India’s economic growth is showing signs of revival with pick-up in lending and recovery in the automobile sector, a top government official said insisting that the slump in GDP growth has bottomed out.
India’s economic growth in April-June hit a six-year low of 5 per cent and there were signs that expansion may not have picked up substantially in the subsequent quarter.
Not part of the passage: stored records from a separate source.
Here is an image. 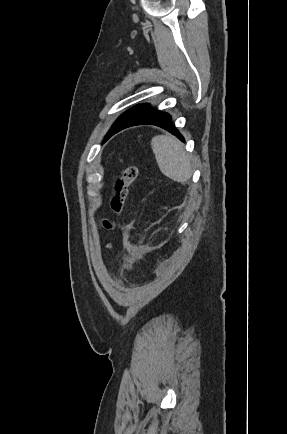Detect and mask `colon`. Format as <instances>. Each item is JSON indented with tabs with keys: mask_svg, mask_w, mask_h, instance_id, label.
Here are the masks:
<instances>
[{
	"mask_svg": "<svg viewBox=\"0 0 287 434\" xmlns=\"http://www.w3.org/2000/svg\"><path fill=\"white\" fill-rule=\"evenodd\" d=\"M138 176V168L134 165H127L121 173L114 179L112 192L108 199L107 215H103L99 219L100 227L106 233H110L113 229V217L118 215L123 207L125 198L128 194L130 186ZM105 247L110 250V242H106Z\"/></svg>",
	"mask_w": 287,
	"mask_h": 434,
	"instance_id": "5ec220e1",
	"label": "colon"
}]
</instances>
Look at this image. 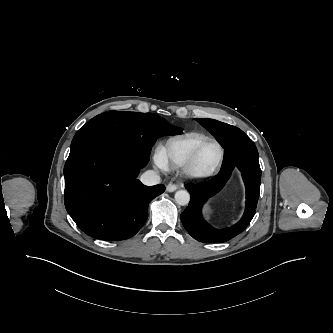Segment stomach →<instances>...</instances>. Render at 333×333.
Here are the masks:
<instances>
[{
    "instance_id": "stomach-1",
    "label": "stomach",
    "mask_w": 333,
    "mask_h": 333,
    "mask_svg": "<svg viewBox=\"0 0 333 333\" xmlns=\"http://www.w3.org/2000/svg\"><path fill=\"white\" fill-rule=\"evenodd\" d=\"M206 212L209 213V208L208 207L206 208Z\"/></svg>"
}]
</instances>
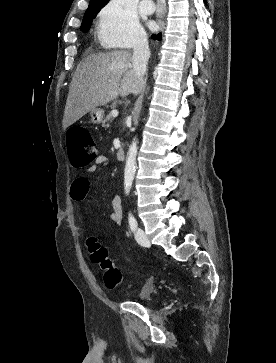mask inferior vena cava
Wrapping results in <instances>:
<instances>
[{"label": "inferior vena cava", "instance_id": "inferior-vena-cava-1", "mask_svg": "<svg viewBox=\"0 0 276 363\" xmlns=\"http://www.w3.org/2000/svg\"><path fill=\"white\" fill-rule=\"evenodd\" d=\"M149 58L148 38L146 35H142L133 45L132 65L138 78H142L146 73Z\"/></svg>", "mask_w": 276, "mask_h": 363}]
</instances>
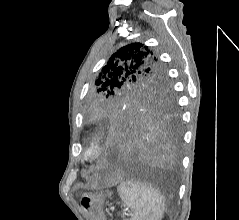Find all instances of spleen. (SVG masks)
<instances>
[{
	"label": "spleen",
	"instance_id": "1",
	"mask_svg": "<svg viewBox=\"0 0 239 220\" xmlns=\"http://www.w3.org/2000/svg\"><path fill=\"white\" fill-rule=\"evenodd\" d=\"M118 193L122 204L131 211L129 220H162L165 202L156 189L145 183L123 181Z\"/></svg>",
	"mask_w": 239,
	"mask_h": 220
}]
</instances>
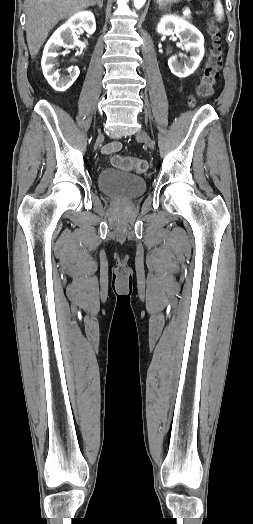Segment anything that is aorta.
Wrapping results in <instances>:
<instances>
[{
	"label": "aorta",
	"instance_id": "1",
	"mask_svg": "<svg viewBox=\"0 0 253 524\" xmlns=\"http://www.w3.org/2000/svg\"><path fill=\"white\" fill-rule=\"evenodd\" d=\"M133 1H134V6L137 9H140L146 2V0H133Z\"/></svg>",
	"mask_w": 253,
	"mask_h": 524
}]
</instances>
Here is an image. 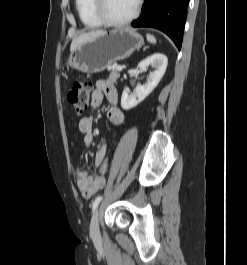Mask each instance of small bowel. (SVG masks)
<instances>
[{"label": "small bowel", "mask_w": 247, "mask_h": 265, "mask_svg": "<svg viewBox=\"0 0 247 265\" xmlns=\"http://www.w3.org/2000/svg\"><path fill=\"white\" fill-rule=\"evenodd\" d=\"M104 98H106L112 105L107 114L109 121L114 125L123 124L125 121V115L123 111L117 107L118 96L116 89L108 82L98 81L92 94L91 106L93 108L99 107L102 104ZM92 127V116H85L79 121V130L83 134V145L86 148L90 147L94 141ZM106 152L107 144L104 142L97 150L95 155V165L97 167H99L102 160L105 158ZM76 177L77 187L84 198L93 196L105 185V180H102L99 177H93L87 171L82 169L77 171Z\"/></svg>", "instance_id": "small-bowel-1"}]
</instances>
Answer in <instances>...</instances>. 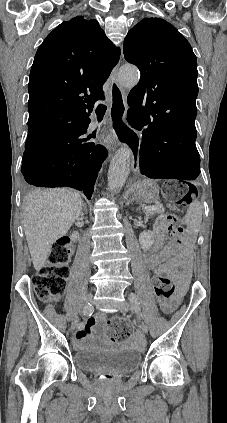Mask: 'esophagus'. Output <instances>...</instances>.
Returning a JSON list of instances; mask_svg holds the SVG:
<instances>
[{"label": "esophagus", "mask_w": 227, "mask_h": 423, "mask_svg": "<svg viewBox=\"0 0 227 423\" xmlns=\"http://www.w3.org/2000/svg\"><path fill=\"white\" fill-rule=\"evenodd\" d=\"M119 64L120 63L116 65L110 75L111 88L109 116L111 119V125H114V130H116V138L118 142L130 151L132 171L134 174H138L141 138L139 134H135L134 129H131V125H123V118L127 110V105L124 90L117 82Z\"/></svg>", "instance_id": "esophagus-1"}]
</instances>
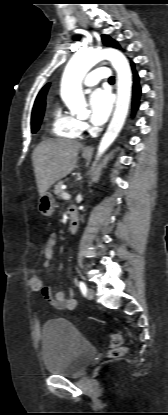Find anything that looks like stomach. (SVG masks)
Listing matches in <instances>:
<instances>
[{"label": "stomach", "instance_id": "stomach-1", "mask_svg": "<svg viewBox=\"0 0 168 415\" xmlns=\"http://www.w3.org/2000/svg\"><path fill=\"white\" fill-rule=\"evenodd\" d=\"M82 156L88 159L91 156L90 152L83 151ZM55 200L50 193H45L40 197L38 202V210L43 216H51L54 212Z\"/></svg>", "mask_w": 168, "mask_h": 415}]
</instances>
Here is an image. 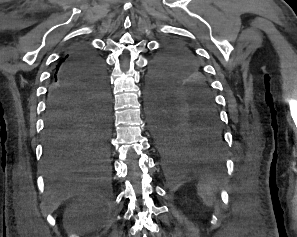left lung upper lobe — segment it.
<instances>
[{"mask_svg": "<svg viewBox=\"0 0 297 237\" xmlns=\"http://www.w3.org/2000/svg\"><path fill=\"white\" fill-rule=\"evenodd\" d=\"M149 99L185 104L206 100L213 102L211 86L198 62L187 49L168 45L155 59L147 76Z\"/></svg>", "mask_w": 297, "mask_h": 237, "instance_id": "5c2ea615", "label": "left lung upper lobe"}]
</instances>
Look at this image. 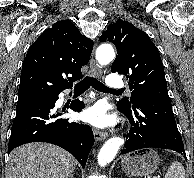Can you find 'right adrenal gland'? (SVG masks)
<instances>
[{"mask_svg":"<svg viewBox=\"0 0 194 178\" xmlns=\"http://www.w3.org/2000/svg\"><path fill=\"white\" fill-rule=\"evenodd\" d=\"M69 178H73V175H71Z\"/></svg>","mask_w":194,"mask_h":178,"instance_id":"right-adrenal-gland-1","label":"right adrenal gland"}]
</instances>
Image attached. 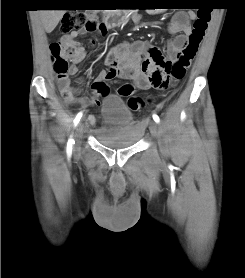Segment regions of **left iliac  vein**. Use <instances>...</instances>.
I'll use <instances>...</instances> for the list:
<instances>
[{
    "label": "left iliac vein",
    "instance_id": "1",
    "mask_svg": "<svg viewBox=\"0 0 245 278\" xmlns=\"http://www.w3.org/2000/svg\"><path fill=\"white\" fill-rule=\"evenodd\" d=\"M150 132L155 138L159 137V130L155 122L150 123Z\"/></svg>",
    "mask_w": 245,
    "mask_h": 278
}]
</instances>
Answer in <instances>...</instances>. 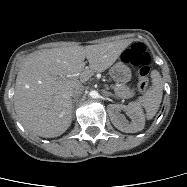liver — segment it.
Wrapping results in <instances>:
<instances>
[{
    "label": "liver",
    "mask_w": 187,
    "mask_h": 187,
    "mask_svg": "<svg viewBox=\"0 0 187 187\" xmlns=\"http://www.w3.org/2000/svg\"><path fill=\"white\" fill-rule=\"evenodd\" d=\"M130 43L74 45L30 54L17 74L14 93L15 111L23 126L42 137L63 134L72 122V89L107 70ZM73 74L78 77H60Z\"/></svg>",
    "instance_id": "liver-1"
}]
</instances>
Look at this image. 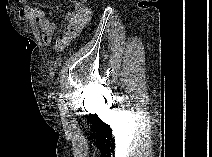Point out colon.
<instances>
[{
	"instance_id": "5ec220e1",
	"label": "colon",
	"mask_w": 212,
	"mask_h": 157,
	"mask_svg": "<svg viewBox=\"0 0 212 157\" xmlns=\"http://www.w3.org/2000/svg\"><path fill=\"white\" fill-rule=\"evenodd\" d=\"M70 5H72L74 7H81L82 2L80 0H70Z\"/></svg>"
}]
</instances>
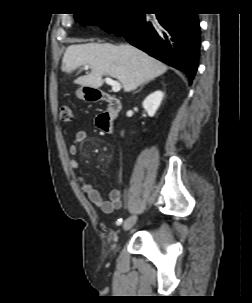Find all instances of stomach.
I'll return each mask as SVG.
<instances>
[{"label":"stomach","mask_w":252,"mask_h":303,"mask_svg":"<svg viewBox=\"0 0 252 303\" xmlns=\"http://www.w3.org/2000/svg\"><path fill=\"white\" fill-rule=\"evenodd\" d=\"M87 94V87H81L80 89H78L76 91V95L80 98L85 100L86 99V95Z\"/></svg>","instance_id":"1"}]
</instances>
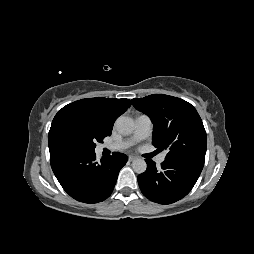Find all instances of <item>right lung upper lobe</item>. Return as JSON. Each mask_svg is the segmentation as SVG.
Segmentation results:
<instances>
[{"label":"right lung upper lobe","mask_w":254,"mask_h":254,"mask_svg":"<svg viewBox=\"0 0 254 254\" xmlns=\"http://www.w3.org/2000/svg\"><path fill=\"white\" fill-rule=\"evenodd\" d=\"M131 105L129 99L89 98L64 106L55 115L48 135L49 149L59 145L56 131L60 123L71 116L89 118L97 121L111 135L113 123Z\"/></svg>","instance_id":"cb5924a9"}]
</instances>
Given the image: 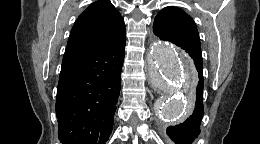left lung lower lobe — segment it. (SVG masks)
I'll list each match as a JSON object with an SVG mask.
<instances>
[{
    "label": "left lung lower lobe",
    "instance_id": "0a47b994",
    "mask_svg": "<svg viewBox=\"0 0 260 144\" xmlns=\"http://www.w3.org/2000/svg\"><path fill=\"white\" fill-rule=\"evenodd\" d=\"M176 45L184 49L194 62H198L202 58L200 47L190 44ZM203 87V79H199L197 86H194L191 93L193 110L189 117L184 122L167 128V135L176 144H191L200 133V123L204 115Z\"/></svg>",
    "mask_w": 260,
    "mask_h": 144
}]
</instances>
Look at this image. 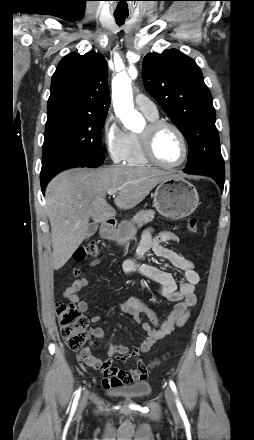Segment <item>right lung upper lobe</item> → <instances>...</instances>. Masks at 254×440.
Wrapping results in <instances>:
<instances>
[{
    "instance_id": "obj_1",
    "label": "right lung upper lobe",
    "mask_w": 254,
    "mask_h": 440,
    "mask_svg": "<svg viewBox=\"0 0 254 440\" xmlns=\"http://www.w3.org/2000/svg\"><path fill=\"white\" fill-rule=\"evenodd\" d=\"M47 110L71 108L107 115L110 97L107 62L101 54L72 52L59 62L51 79Z\"/></svg>"
}]
</instances>
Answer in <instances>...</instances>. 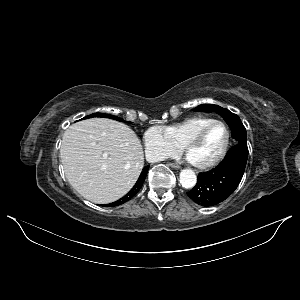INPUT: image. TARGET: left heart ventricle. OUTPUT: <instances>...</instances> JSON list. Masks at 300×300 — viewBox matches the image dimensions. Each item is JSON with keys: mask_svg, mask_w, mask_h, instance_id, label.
<instances>
[{"mask_svg": "<svg viewBox=\"0 0 300 300\" xmlns=\"http://www.w3.org/2000/svg\"><path fill=\"white\" fill-rule=\"evenodd\" d=\"M226 132L223 126L214 125L203 139L189 152V159L195 163H206L213 160L221 152Z\"/></svg>", "mask_w": 300, "mask_h": 300, "instance_id": "left-heart-ventricle-1", "label": "left heart ventricle"}]
</instances>
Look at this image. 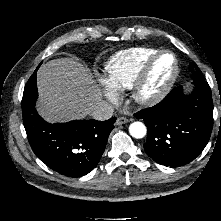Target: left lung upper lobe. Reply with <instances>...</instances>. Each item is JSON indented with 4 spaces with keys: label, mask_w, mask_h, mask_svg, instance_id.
Masks as SVG:
<instances>
[{
    "label": "left lung upper lobe",
    "mask_w": 221,
    "mask_h": 221,
    "mask_svg": "<svg viewBox=\"0 0 221 221\" xmlns=\"http://www.w3.org/2000/svg\"><path fill=\"white\" fill-rule=\"evenodd\" d=\"M190 68L191 69H195V72L193 73V78L194 79H198V78H203L204 76H203V74L199 71V69H198V67H197V65L195 64V63H191L190 64Z\"/></svg>",
    "instance_id": "5c2ea615"
}]
</instances>
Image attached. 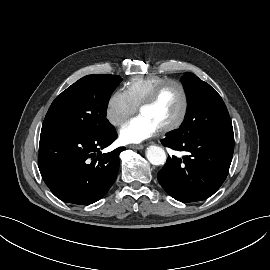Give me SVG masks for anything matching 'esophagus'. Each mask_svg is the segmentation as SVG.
<instances>
[{
  "instance_id": "esophagus-1",
  "label": "esophagus",
  "mask_w": 270,
  "mask_h": 270,
  "mask_svg": "<svg viewBox=\"0 0 270 270\" xmlns=\"http://www.w3.org/2000/svg\"><path fill=\"white\" fill-rule=\"evenodd\" d=\"M129 148H131V149H136V150H141V149H143L144 148V146L143 145H129Z\"/></svg>"
}]
</instances>
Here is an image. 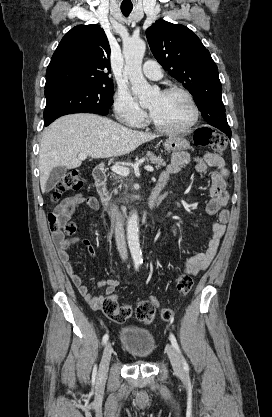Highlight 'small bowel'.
Masks as SVG:
<instances>
[{
  "instance_id": "1",
  "label": "small bowel",
  "mask_w": 272,
  "mask_h": 417,
  "mask_svg": "<svg viewBox=\"0 0 272 417\" xmlns=\"http://www.w3.org/2000/svg\"><path fill=\"white\" fill-rule=\"evenodd\" d=\"M191 162L194 163L195 168L199 173H205L208 169L215 168V170L210 172V200L205 208V213L207 215L215 217V220L211 224L212 235L208 241L207 249L204 252L188 257L184 263L185 274L197 276L210 265L216 256L226 231V224L229 220V211L227 209L229 195L226 192L228 171L225 168L223 158L217 154L206 153L201 157L191 159L188 153L177 152L173 155L166 169L161 173L159 181L167 184L171 175L179 173L184 166ZM83 206L92 210H97L99 208V203L95 197L82 193L65 198L57 207L60 222L66 223L74 212ZM54 241L58 247L59 259L79 293L92 309H101L104 299L113 295L115 289L120 284V280L106 279L98 281V287L104 289V295H92L89 292L87 285L84 283L83 278L71 262L67 250L71 244L80 243L87 248L89 260H91L94 257V249L90 242L81 238H74L71 241H68L62 234L54 235Z\"/></svg>"
}]
</instances>
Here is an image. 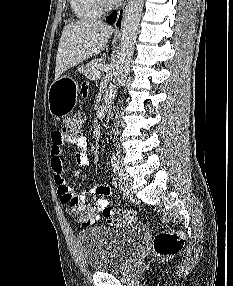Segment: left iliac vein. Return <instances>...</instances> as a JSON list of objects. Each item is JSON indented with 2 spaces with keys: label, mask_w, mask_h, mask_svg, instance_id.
<instances>
[{
  "label": "left iliac vein",
  "mask_w": 233,
  "mask_h": 286,
  "mask_svg": "<svg viewBox=\"0 0 233 286\" xmlns=\"http://www.w3.org/2000/svg\"><path fill=\"white\" fill-rule=\"evenodd\" d=\"M118 180H119V187L121 191L124 193V195L131 197L133 193L131 188L132 180L129 177V175L120 170Z\"/></svg>",
  "instance_id": "left-iliac-vein-1"
}]
</instances>
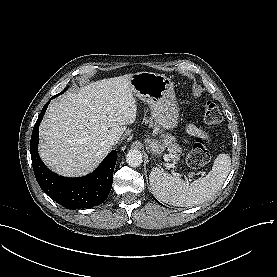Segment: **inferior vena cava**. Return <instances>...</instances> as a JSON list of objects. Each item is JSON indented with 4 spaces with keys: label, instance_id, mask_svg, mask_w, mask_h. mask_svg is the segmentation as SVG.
<instances>
[{
    "label": "inferior vena cava",
    "instance_id": "602c4592",
    "mask_svg": "<svg viewBox=\"0 0 277 277\" xmlns=\"http://www.w3.org/2000/svg\"><path fill=\"white\" fill-rule=\"evenodd\" d=\"M119 140V137L116 136V135H109L106 140H105V143L108 145V146H113L115 145Z\"/></svg>",
    "mask_w": 277,
    "mask_h": 277
}]
</instances>
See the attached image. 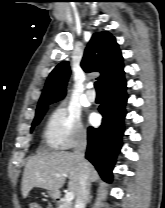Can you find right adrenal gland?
<instances>
[{
  "mask_svg": "<svg viewBox=\"0 0 165 208\" xmlns=\"http://www.w3.org/2000/svg\"><path fill=\"white\" fill-rule=\"evenodd\" d=\"M91 199H92V196L90 195V197H89V202H90Z\"/></svg>",
  "mask_w": 165,
  "mask_h": 208,
  "instance_id": "1",
  "label": "right adrenal gland"
}]
</instances>
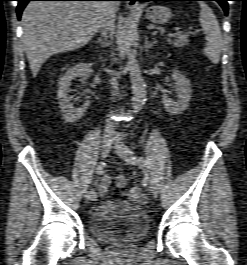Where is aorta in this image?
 Segmentation results:
<instances>
[{
	"instance_id": "762f6f07",
	"label": "aorta",
	"mask_w": 247,
	"mask_h": 265,
	"mask_svg": "<svg viewBox=\"0 0 247 265\" xmlns=\"http://www.w3.org/2000/svg\"><path fill=\"white\" fill-rule=\"evenodd\" d=\"M131 19H126L122 27L123 43L125 46V52L127 55V70L130 75V81L132 86V107L134 112H139L146 102L147 91L145 80L142 76L140 66L136 57V52L130 47L132 42V30Z\"/></svg>"
}]
</instances>
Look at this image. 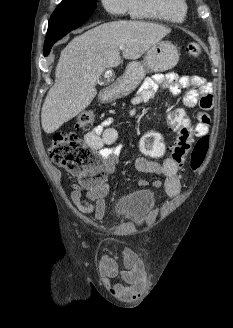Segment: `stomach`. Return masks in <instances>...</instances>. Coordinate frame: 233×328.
Returning <instances> with one entry per match:
<instances>
[{"label": "stomach", "mask_w": 233, "mask_h": 328, "mask_svg": "<svg viewBox=\"0 0 233 328\" xmlns=\"http://www.w3.org/2000/svg\"><path fill=\"white\" fill-rule=\"evenodd\" d=\"M178 61L179 53L175 45L168 41L158 42L146 52L143 62L133 61L127 65L110 98L117 99L134 91L147 71L164 72L175 67Z\"/></svg>", "instance_id": "stomach-1"}]
</instances>
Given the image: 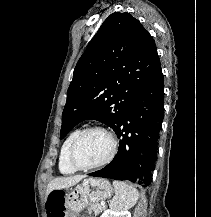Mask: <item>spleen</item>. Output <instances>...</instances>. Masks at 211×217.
Here are the masks:
<instances>
[{
	"instance_id": "spleen-1",
	"label": "spleen",
	"mask_w": 211,
	"mask_h": 217,
	"mask_svg": "<svg viewBox=\"0 0 211 217\" xmlns=\"http://www.w3.org/2000/svg\"><path fill=\"white\" fill-rule=\"evenodd\" d=\"M115 196L111 201L110 208L114 211H125L136 204L139 192L131 185L122 181H113Z\"/></svg>"
}]
</instances>
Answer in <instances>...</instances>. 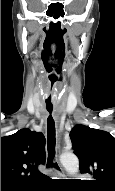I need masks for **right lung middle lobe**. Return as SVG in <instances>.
Segmentation results:
<instances>
[{
    "instance_id": "1",
    "label": "right lung middle lobe",
    "mask_w": 115,
    "mask_h": 191,
    "mask_svg": "<svg viewBox=\"0 0 115 191\" xmlns=\"http://www.w3.org/2000/svg\"><path fill=\"white\" fill-rule=\"evenodd\" d=\"M18 189H13V188H7V187H1V191H16Z\"/></svg>"
}]
</instances>
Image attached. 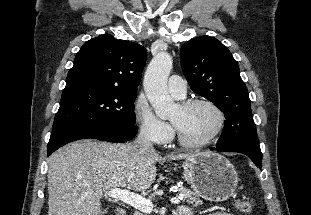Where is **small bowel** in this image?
<instances>
[{
	"label": "small bowel",
	"instance_id": "c3829d8e",
	"mask_svg": "<svg viewBox=\"0 0 311 215\" xmlns=\"http://www.w3.org/2000/svg\"><path fill=\"white\" fill-rule=\"evenodd\" d=\"M178 215H194L193 210L187 206H182L177 211ZM209 215H233L225 212H217Z\"/></svg>",
	"mask_w": 311,
	"mask_h": 215
}]
</instances>
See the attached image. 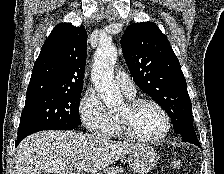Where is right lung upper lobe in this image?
<instances>
[{
    "label": "right lung upper lobe",
    "instance_id": "1",
    "mask_svg": "<svg viewBox=\"0 0 224 174\" xmlns=\"http://www.w3.org/2000/svg\"><path fill=\"white\" fill-rule=\"evenodd\" d=\"M87 33L71 23L55 26L34 64L27 95L83 88Z\"/></svg>",
    "mask_w": 224,
    "mask_h": 174
}]
</instances>
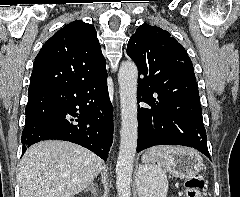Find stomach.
<instances>
[{
  "mask_svg": "<svg viewBox=\"0 0 240 197\" xmlns=\"http://www.w3.org/2000/svg\"><path fill=\"white\" fill-rule=\"evenodd\" d=\"M157 161L153 154L146 153L142 156L143 165L155 164ZM164 168L173 176L178 178H188L196 175L203 168V161L194 150L183 148L182 151L171 154L169 161L163 162ZM140 172V170H139ZM138 189L139 191L144 185L143 178L138 173Z\"/></svg>",
  "mask_w": 240,
  "mask_h": 197,
  "instance_id": "stomach-1",
  "label": "stomach"
}]
</instances>
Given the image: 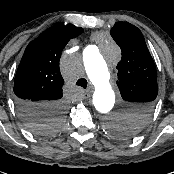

But with the onset of festival season in October, there are signs of a revival.
Between October 1 and 9 alone, about Rs 81,000 crore has been extended as loans, the official said adding that the lending momentum has only picked up in the following weeks.
Also, festival buying has revived automobile sales with demand for cars showing signs of coming back.
The official rejected the reasons cited by Moodys Investors Service for revising downwards its outlook for India’s rating to negative from stable, saying there was no need for a revision when the economic activity is showing signs of picking up.
Moodys has cited continued slowdown for its action – the first step towards a rating downgrade.
The official said the government has been sensitive to the concerns of all sectors and has been proactively taking measures to address them.
The attempt has been to revive investment and address liquidity concerns by mandating compulsory release of funds to MSME with a stipulated timeframe, the official said.
On India’s decision not to join the 16-nation free trade block, the top official said New Delhi already has free trade agreements with top ASEAN nations and some other leading trade partners of RCEP.
The Modi government, the official said, would not compromise on the national interest and would not join RCEP till it is titled against it.